Is Jesus a mythical hero?

I'm continuing my analysis of Richard Carrier's turgid monograph On the Historicity of Jesus (Sheffield 2014):

The twenty-two features distinctive of this hero-type are:
1. The hero's mother is a virgin. 
2. His father is a king or the heir of a king. 
3. The circumstances of his conception are unusual. 
4. He is reputed to be the son of a god. 
5. An attempt is made to kill him when he is a baby. 
6. To escape which he is spirited away from those trying to kill him. 
7. He is reared in a foreign country by one or more foster parents. 
8. We are told nothing of his childhood. 
9. On reaching manhood he returns to his future kingdom.
10. He is crowned, hailed or becomes king. 
11. He reigns uneventfully (i.e., without wars or national catastrophes). 
12. He prescribes laws. 
13. He then loses favor with the gods or his subjects. 
14. He is driven from the throne or city. 
15. He meets with a mysterious death. 
16. He dies atop a hill or high place.
17. His children, if any, do not succeed him. 
18. His body turns up missing. 
19. Yet he still has one or more holy sepulchers (in fact or fiction). 
20. Before taking a throne or a wife, he battles and defeats a great adversary
(such as a king, giant, dragon or wild beast).
and
21. His parents are related to each other. 
22. He marries a queen or princess related to his predecessor.

1. Qedipus (21) 
2. Moses (20) 
3. Jesus (20) 
4. Theseus (19) 
5. Dionysus (19) 
6. Romulus (18) 
7. Perseus (17) 
8. Hercules (17) 
9. Zeus (15)
10. Bellerophon (14) 
11. Jason (14) 
12. Osiris (14) 1
3. Pelops (13)
14. Asclepius (12) 
15. Joseph [i.e., the son ofJacob] (12)

Jesus scores twenty out of twenty-two, according to Matthew's Gos­pel (and whether these attributes were original or lately appended to his legend won't matter, as I'll explain in §4 of the next chapter; but note that even in Mark's Gospel, Jesus scores a 14, and even that would place him well above the bottom of the list). The first nineteen hardly require defense (e.g. his father is the heir of King David; he is seized by the authorities, abandoned by his followers, and driven from Jerusalem to his execution; strange things happen at his death, and the death itself is a strangely sudden expiration; he dies atop the hill named Golgotha; etc.).194 The remaining hit (number 20) may not be as obvious, but he scores it: just as Oedipus confronts and defeats the riddling Sphinx, Jesus confronts and defeats the temptations of the Devil (also known as the Adversary, and as a Serpent or Dragon, and 'Prince of the World'), in both cases before going to claim their kingdom (of course, even in earliest Christian tradition Satan is the power whom Jesus most decisively defeats so as to effect the salvation of the faithful ever after).195

The only two elements Jesus does not score are the last I've listed: we cannot establish (21) that his parents were originally imagined as related or (22) that he ever married (much less the daughter of his predecessor). How­ ever, the peculiar absence of that last element practically advertises the fact that he does merit that element allegorically: from the earliest time Jesus was imagined to have taken the 'church' as his bride, which was indeed understood to be the 'daughter' ofhis predecessor (the nation of lsrael).196 So in all honesty we could assign him that element as well. But as it is not 'literal' I will leave his score at twenty.197 [229-33]

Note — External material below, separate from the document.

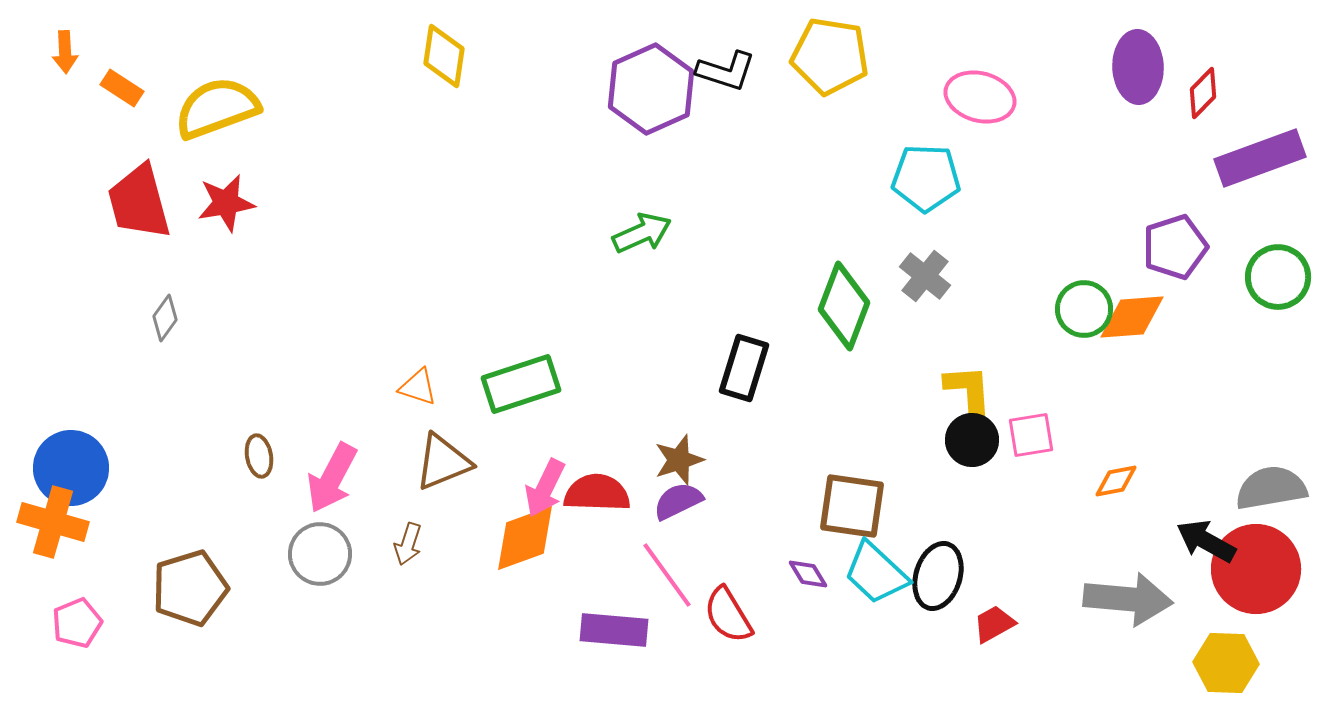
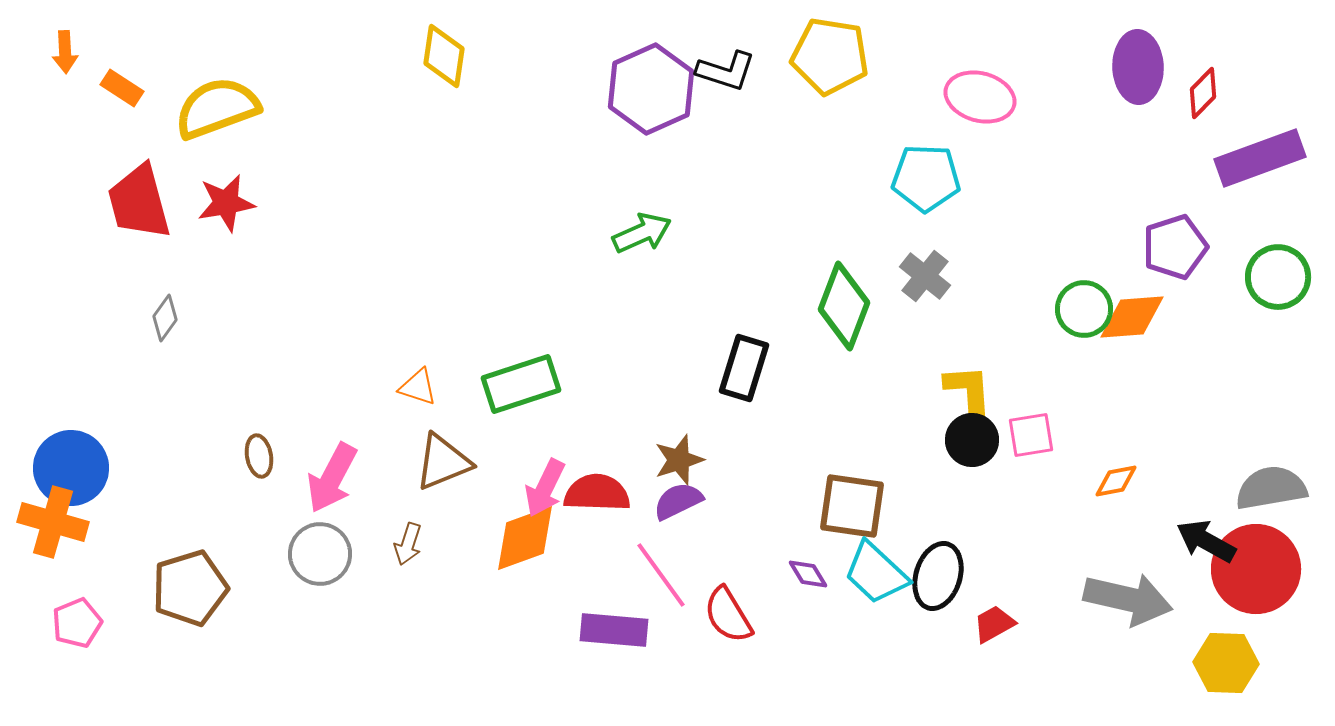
pink line at (667, 575): moved 6 px left
gray arrow at (1128, 599): rotated 8 degrees clockwise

Note that crucifixion was supposed to take days to kill; thus Jesus' rapid death is itself mysterious [232n194]

The way Carrier scores Jesus is beset by equivocations and outright falsehoods. He says "The first nineteen hardly require defense". Really?

For starters, Carrier tampers with the original list. So let's score Jesus in reference to the original list:

1. His mother is a royal virgin
2. His father is a king, and
3. Often a near relative of his mother, but
4. The circumstances of his conception are unusual, and
5. He is also reputed to be the son of a god.
6. At birth an attempt is made, often by his father, to kill him, but
7. He is spirited away, and
8. Reared by foster parents in a far country
9. We are told nothing of his childhood, but
10. On reaching manhood he returns or goes to his future kingdom.
11. After a victory over the king and/or a giant, dragon, or wild beast,
12. He marries a princess, often the daughter of his predecessor, and
13. Becomes king
14. For a time he reigns uneventfully, and
15. Prescribes laws, but
16. Later he loses favor with the gods and/or his subjects, and
17. Is driven from the throne and city.
18. He meets with a mysterious death,
19. Often at the top of a hill.
20. His children, if any, do not succeed him.
21. His body is not buried, but nevertheless
22. He has one or more holy sepulchers.  

1:

i) Mary wasn't a royal virgin. 

ii) Because Jesus fails the criterion, Carrier alters the criterion by dropping "royal". That's making the evidence fit his theory by redefining the criteria. 

2:

i) Joseph wasn't the king.

ii) Because that's a bust, Carrier changes the criterion by adding "or the heir of a king." But that's an ad hoc modification to salvage his theory.

iii) Moreover, Joseph wasn't a royal heir. At that point in Jewish history there was no continuous Davidic dynasty, and even if there was, that wouldn't make Joseph the heir apparent. 

3. No evidence that Mary and Joseph were close relatives. 

4. Equivocal

5. Equivocal. 

6-7:

i) Carrier omits "often by his father". But of course, Joseph didn't try to kill the newborn Jesus. Just the opposite, he protected him.

ii) If you make the comparisons sufficiently abstract, you can draw parallels, yet that's not based on the original sources as they stand, but a process of abstraction that factors out the specific details to manufacture generic parallels. For instance, both Moses and Jesus are at risk when young, but Jesus is specifically targeted for death by Herod whereas Moses is endangered due to a general decree regarding Jewish boys. 

iii) According to legend, the mother of Sargon I set her newborn adrift in a basket on the Euphrates, yet that doesn't make Sargon I a legendary figure. 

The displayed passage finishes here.